Aferziz – de théâtre Tafoukt, Au Théâtre national Daniel Sorano à Dakar capitale Sénégalaise

Avec le soutien du Ministère Délégué auprès du Ministre des Affaires Étrangères, de la Coopération Africaine et des Marocains Résidants à l’Étranger, chargé des Marocains Résidants à l’Étranger, et dans le cadre des tournées théâtrales destinées aux marocains du monde, la Troupe Théâtre Tafoukt présente sa pièce Amazigh « Aferziz » (Melon Amer) qui a été réalisée Avec le soutien du ministère de la culture de la jeunesse et des sports – secteur culture. Et en partenariat avec l’Institut Royal de la Culture Amazigh (IRCAM). Au Théâtre National Daniel Sorano dans la capitale sénégalaise, Dakar, le dimanche 29 mars 2020 à 16h pour célébrer la Journée internationale du théâtre.

AFERZIZ réalisé par Bousarhane Zitouni, adaptation Amazigh de Mohammed Ben Saoud d’un récit de l’auteur Saadallah Wannous. Sous la direction Artistique et technique de l’artiste et le réalisateur Khalid Bouichou.

Nombre d’artistes jouent dans cette pièce dont : Abdellah Tajer, Zahia Zahri, Souad Tounarouz, Mohammed Ben Saoud.

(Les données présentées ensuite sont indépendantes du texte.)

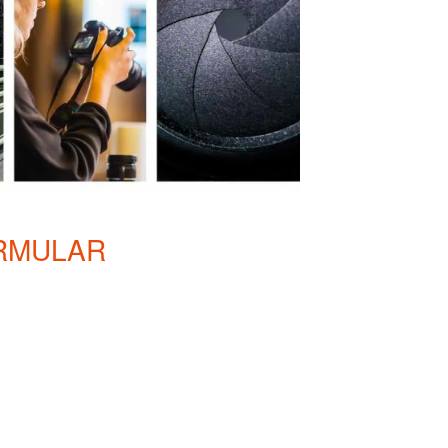
RMULAR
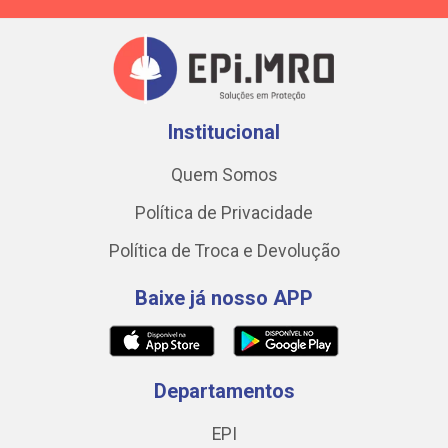
Institucional
Quem Somos
Política de Privacidade
Política de Troca e Devolução
Baixe já nosso APP
Departamentos
EPI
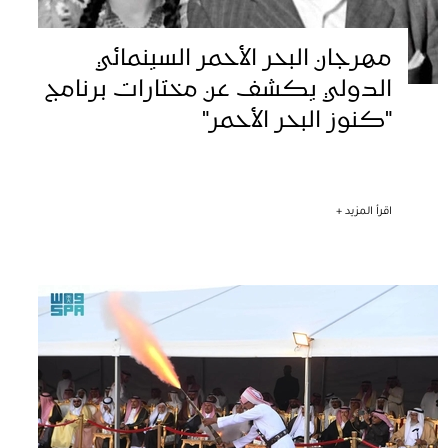
مهرجان البحر الأحمر السينمائي
الدولي يكشف عن مختارات برنامج
"كنوز البحر الأحمر"
اقرأ المزيد +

L’équipe technique compte en scénographie : Hasnaa Kourdane, Compositeur : driss Tamount, Costume : Rajaa Bouichou, éclairage et son : Siham Fatene, Régie générale : Mohamed El Houz, Décor : Abou Ali Abdel Ali, Maquillage et Accessoires : Touria Bouhali

La pièce de théâtre AFERZIZ nous parle de Handala, qui est arrêté pendant une nuit sans le savoir, l’incite à la prison et y reste six mois sans culpabilité ni accusation.

Les deux narrateurs nous disent qu’il s’agit d’un homme pacifique, qui joue le rôle de « comptoir à Bank Boom ». Le cas de Handala est un contraste frappant entre son manque d’argent et son travail constant dans le calcul de l’argent. Il déclare qu’il vit toujours près du mur. Satisfait et fuyant toute confrontation. Et travaille pour économiser de l’argent pour un bénéfice futur.

C’est ce qui lui arrivera quand il sera en prison, où il devra payer tout ce qu’il a économisé pour corrompre sa prison afin de lui permettre de sortir de prison, puis de retourner chez sa femme pour la découvrir qui a transformé le nid matrimonial en une maison de passe. Et puis l’expulse de son domicile dans la rue en prétendant ne pas comprendre le secret   de son absence, et même en l’accusant de trahison !!, puis expulsé de son travail pour son absence sans autorisation ou justification raisonnable. Après des aventures entre l’hôpital et la sorcellerie, Handala s’éveille à l’amertume du monde, à sa modestie et à son autodestruction.